A.Assistive Technologies for Speakers with Articulatory Speech Disorders:

  • Speech is the natural form of verbal communication for human beings.
  • The process of speech production involves a phonetic plan and a motor plan.
  • The phonetic plan refers to the formulation of the message in the brain, whereas the motor plan refers to the process of uttering the formulated message using speech organs.
  • Any difficulty along the motor plan of speech production creates a condition called speech disorder.
  • This dysfunction not only inhibits a person from expressing their thoughts, needs, and desires but also limits their opportunities in education, employment, and recreation.
  • As per the survey conducted by the Government of India in 2011, speech disorder is listed as the fifth-highest disability, with a prevalence rate of 7.5% (Government of India) and among the spectrum of speech disorders, articulation disorders were found to have a higher occurrence rate of 18.7%.
  • Articulation disorder is caused due to improper control in the motor plan leading to an imprecise or irregular production of speech sound units resulting in unintelligible speech.
  • Dysarthria, a neuromotor speech articulatory disorder caused due to cerebral palsy or stroke, leads to an imprecise or irregular production of speech sound units.
  • Dysarthric speakers inadvertently substitute, insert, or delete sound units while speaking, making their speech unintelligible to the listeners.
  • The symptoms of dysarthria can range from mild slurring of speech sounds to complete inability to produce any intelligible words.
  • Based on the degree of severity, dysarthria can be classified as mild, moderate, moderate-to-severe, and severe.
  • Each dysarthric speaker is treated based on the cause, type, and severity of the disorder.
  • Since dysarthria is progressive (Cucchiara et al. 2020), early interventions, through speech therapies delivered by a speech-language therapist (SLT), can provide effective ways to regain their speech.
  • However, the efficacy of these treatments is dependent on the severity of the disorder and therefore, the outcome is subjective.
  • To provide objective and measurable therapy solutions, an automatic assessment tool using speech-based technologies will be developed.
  • To develop any assessment, therapy or assistive technologies for these speakers, the availability of a speech database is the foremost requirement.

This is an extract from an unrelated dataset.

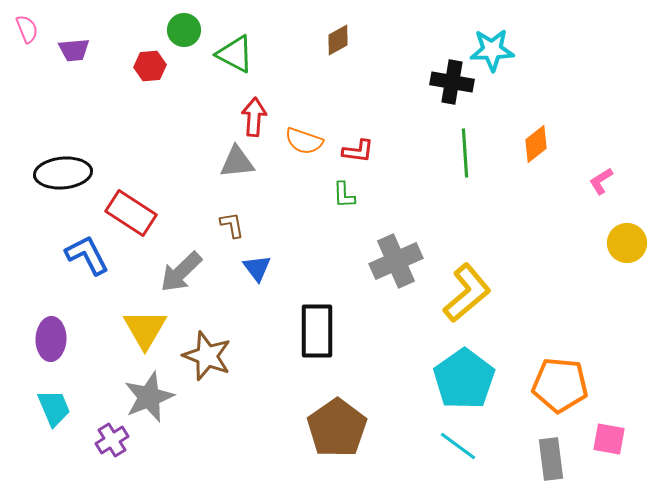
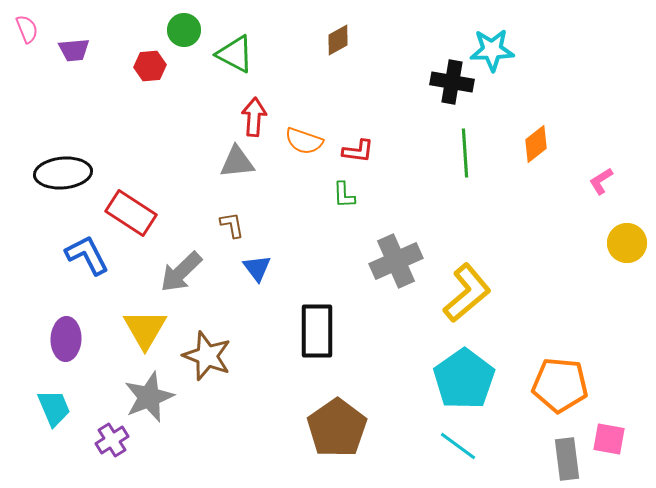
purple ellipse: moved 15 px right
gray rectangle: moved 16 px right
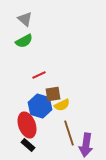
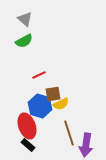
yellow semicircle: moved 1 px left, 1 px up
red ellipse: moved 1 px down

1. Development of Speech Database for Speakers with Articulatory Speech Disorders:

  • Dysarthria, a prevalent articulatory speech disorder, can be classified into 
    • Spastic
    • Hyperkinetic
    • Hypokinetic 
    • Ataxic,
    • Flaccid
    • Mixed based on the quality of speech being rendered.
  • Of these, the most prevalent types of dysarthria are spastic and ataxia.
  • Dysarthria might affect any of the speech subsystems (laryngeal, velopharyngeal or articulatory) of speech production, making the speech unintelligible.
  • Depending on the type and severity of the disordered dysarthric individuals substitute, delete or insert speech sound units.
  • In order to analyze these characteristics of dysarthria and to develop therapy and speech-enabled assistive technologies, an annotated speech database is a major requirement.
  • To that effect, the following steps are involved in developing a disordered speech database.
    • Identification of disordered individuals with varying degrees of disorder
    • Ethical clearance from the organization and parents
    • Formulation of text with enough phone and word examples to build assistive devices
    • Data recording
    • Data preprocessing
    • Intelligibility assessment by SLPs
    • Data annotation (segmentation and labeling at phone, word and sentence level)
  • Aim:   
    • Develop a speech database in Tamil (Dravidian language), Hindi (Indo-Aryan language), and Indian English.
  • Speech data will be collected from 20 speakers in each language with varying degrees of disorder.
  • Around 30 minutes of speech data (including words, phrases, and sentences having around five words at the maximum) will be collected from each of the speakers.
  • Further, data annotation will be carried out at the phone, word, and sentence levels for further analysis.
  • The annotated data will be available for public use for research and academic purposes.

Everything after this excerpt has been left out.